(Stored data entries)

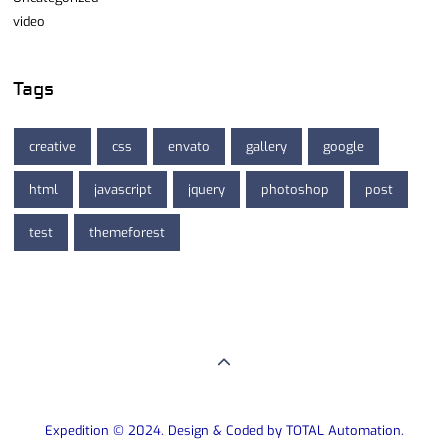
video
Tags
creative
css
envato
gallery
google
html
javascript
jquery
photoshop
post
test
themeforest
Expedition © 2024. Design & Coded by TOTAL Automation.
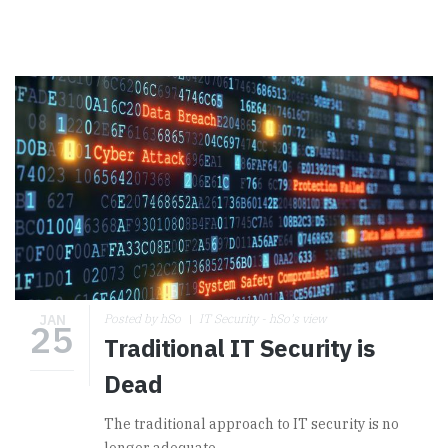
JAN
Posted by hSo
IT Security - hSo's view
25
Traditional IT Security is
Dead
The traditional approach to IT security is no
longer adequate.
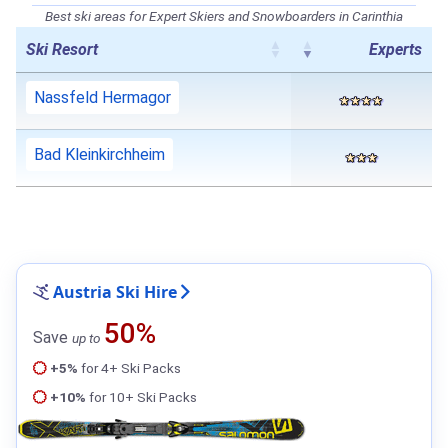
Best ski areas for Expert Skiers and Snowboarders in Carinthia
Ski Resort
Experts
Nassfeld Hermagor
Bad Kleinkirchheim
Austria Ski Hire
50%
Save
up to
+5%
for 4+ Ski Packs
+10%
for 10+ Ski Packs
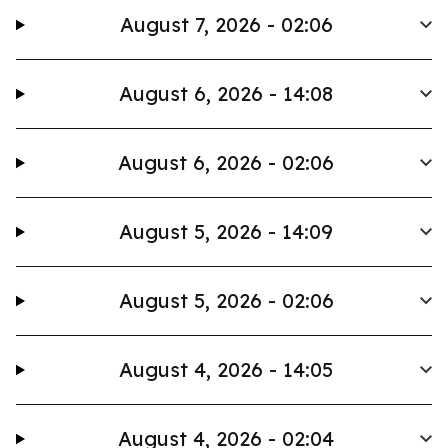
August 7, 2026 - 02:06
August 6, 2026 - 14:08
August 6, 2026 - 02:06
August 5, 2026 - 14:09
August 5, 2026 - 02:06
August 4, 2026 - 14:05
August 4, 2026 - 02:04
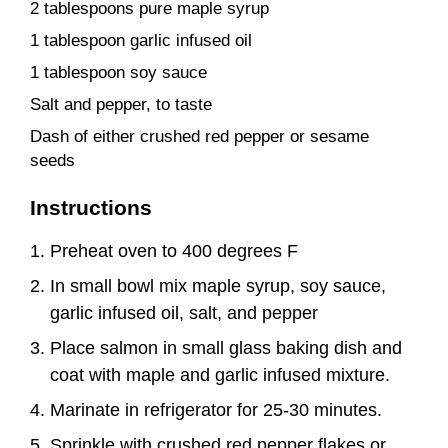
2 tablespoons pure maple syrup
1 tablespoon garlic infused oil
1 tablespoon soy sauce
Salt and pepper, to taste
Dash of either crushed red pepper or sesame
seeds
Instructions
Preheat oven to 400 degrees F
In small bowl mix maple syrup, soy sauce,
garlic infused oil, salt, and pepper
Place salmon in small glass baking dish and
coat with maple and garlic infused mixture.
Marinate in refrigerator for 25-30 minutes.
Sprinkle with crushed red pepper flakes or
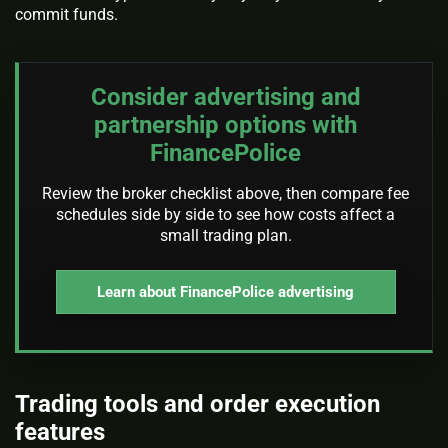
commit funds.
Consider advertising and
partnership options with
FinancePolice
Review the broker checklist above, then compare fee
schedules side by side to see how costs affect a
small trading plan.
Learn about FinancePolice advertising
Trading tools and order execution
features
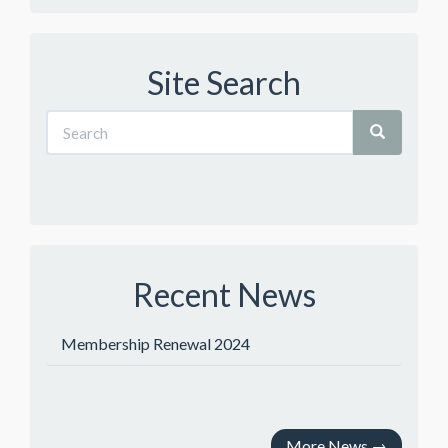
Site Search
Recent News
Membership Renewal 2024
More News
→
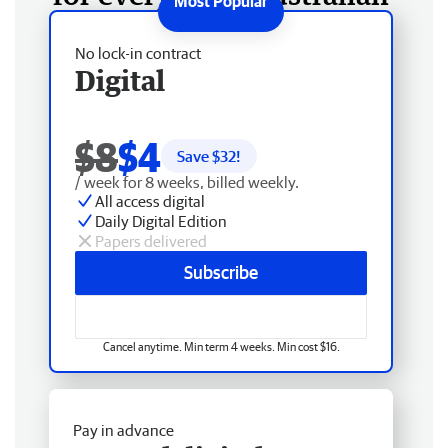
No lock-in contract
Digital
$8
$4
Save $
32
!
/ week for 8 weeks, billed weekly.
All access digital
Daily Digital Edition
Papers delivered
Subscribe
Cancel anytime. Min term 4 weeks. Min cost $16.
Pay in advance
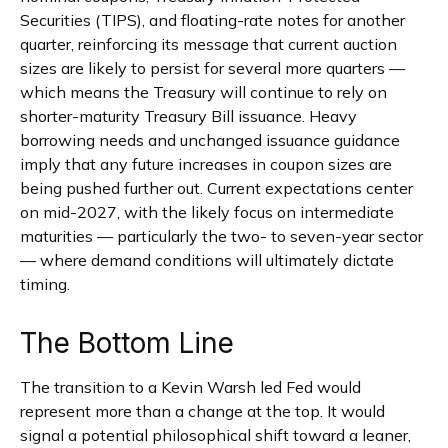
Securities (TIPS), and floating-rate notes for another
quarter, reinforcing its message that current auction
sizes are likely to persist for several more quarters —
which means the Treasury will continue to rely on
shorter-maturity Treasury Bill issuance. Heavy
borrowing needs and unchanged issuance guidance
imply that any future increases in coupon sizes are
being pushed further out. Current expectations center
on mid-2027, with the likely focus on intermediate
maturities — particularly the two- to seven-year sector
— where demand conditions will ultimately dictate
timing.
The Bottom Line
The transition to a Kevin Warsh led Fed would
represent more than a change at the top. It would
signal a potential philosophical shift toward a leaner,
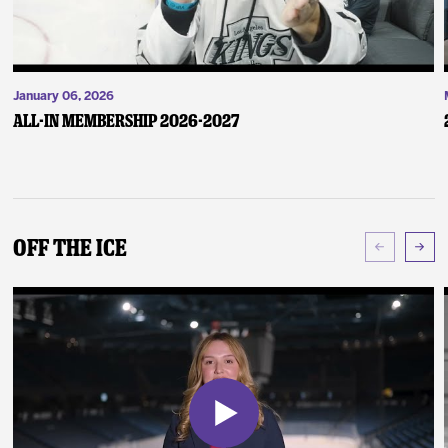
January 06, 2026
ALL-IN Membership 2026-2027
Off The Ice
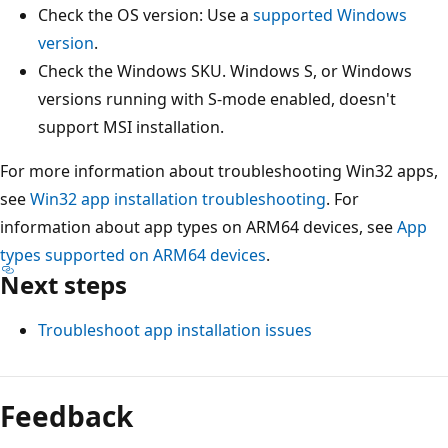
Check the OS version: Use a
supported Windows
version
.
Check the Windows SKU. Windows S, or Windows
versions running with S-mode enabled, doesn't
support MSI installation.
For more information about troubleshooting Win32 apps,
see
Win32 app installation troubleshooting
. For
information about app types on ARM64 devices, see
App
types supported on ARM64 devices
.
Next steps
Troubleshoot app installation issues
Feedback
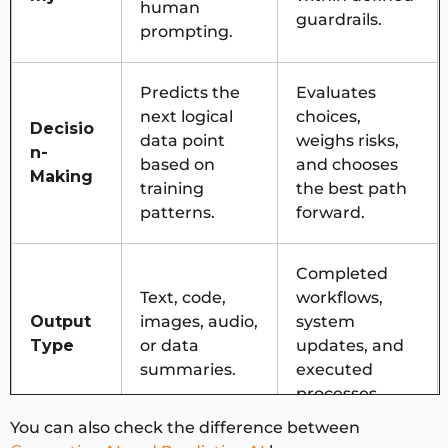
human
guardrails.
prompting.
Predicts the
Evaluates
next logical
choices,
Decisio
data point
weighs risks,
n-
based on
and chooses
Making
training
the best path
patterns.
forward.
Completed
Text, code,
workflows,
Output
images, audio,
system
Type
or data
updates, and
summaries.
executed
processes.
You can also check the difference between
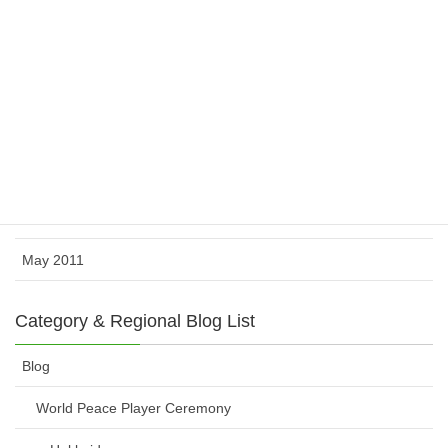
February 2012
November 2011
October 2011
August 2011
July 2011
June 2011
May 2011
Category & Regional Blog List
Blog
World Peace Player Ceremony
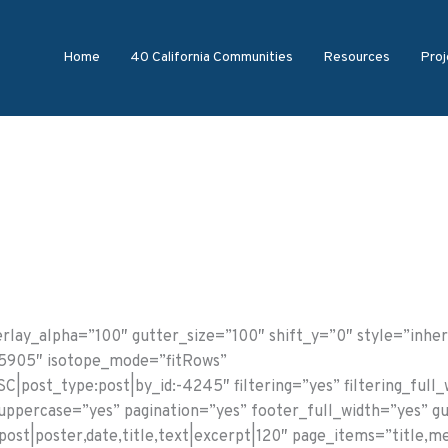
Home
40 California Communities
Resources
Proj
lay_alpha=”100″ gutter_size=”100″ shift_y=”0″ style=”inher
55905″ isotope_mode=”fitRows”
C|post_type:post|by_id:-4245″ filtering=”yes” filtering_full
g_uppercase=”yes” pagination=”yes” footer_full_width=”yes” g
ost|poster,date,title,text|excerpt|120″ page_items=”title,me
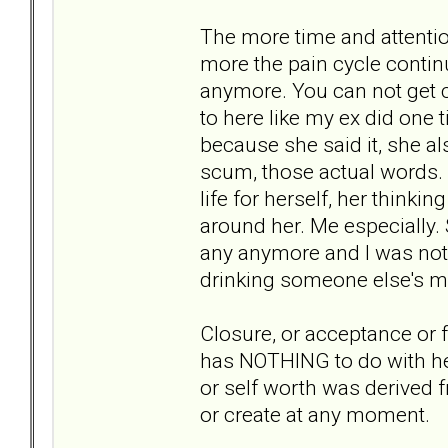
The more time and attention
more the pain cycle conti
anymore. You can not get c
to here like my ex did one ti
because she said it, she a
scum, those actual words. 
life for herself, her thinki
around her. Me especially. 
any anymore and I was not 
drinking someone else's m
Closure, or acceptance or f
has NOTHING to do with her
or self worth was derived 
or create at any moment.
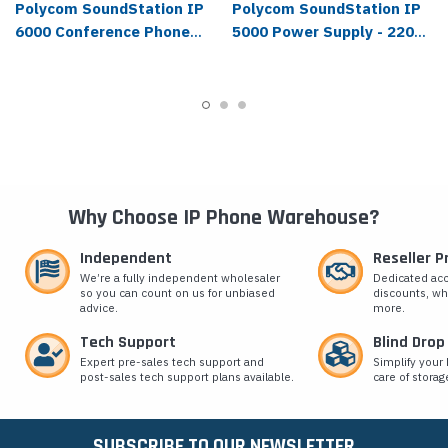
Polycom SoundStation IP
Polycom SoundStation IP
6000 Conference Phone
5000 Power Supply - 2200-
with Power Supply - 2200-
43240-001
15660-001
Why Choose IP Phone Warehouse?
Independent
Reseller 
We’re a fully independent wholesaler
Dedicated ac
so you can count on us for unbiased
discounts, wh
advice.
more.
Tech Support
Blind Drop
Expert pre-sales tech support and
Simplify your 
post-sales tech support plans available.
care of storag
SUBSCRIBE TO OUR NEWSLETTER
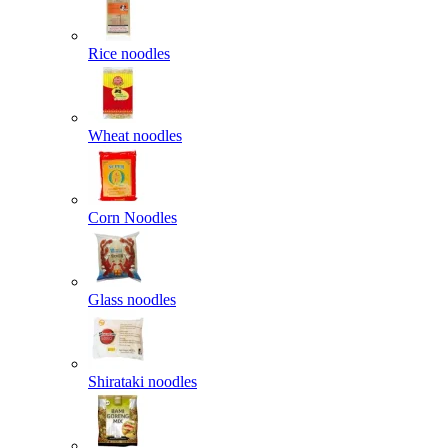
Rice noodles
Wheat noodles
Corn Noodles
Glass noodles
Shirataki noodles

• **Task brief**: Pull out all lines in the data above that include "Power".

• **Answer to this task**:
5000 Power Supply - 2200-
with Power Supply - 2200-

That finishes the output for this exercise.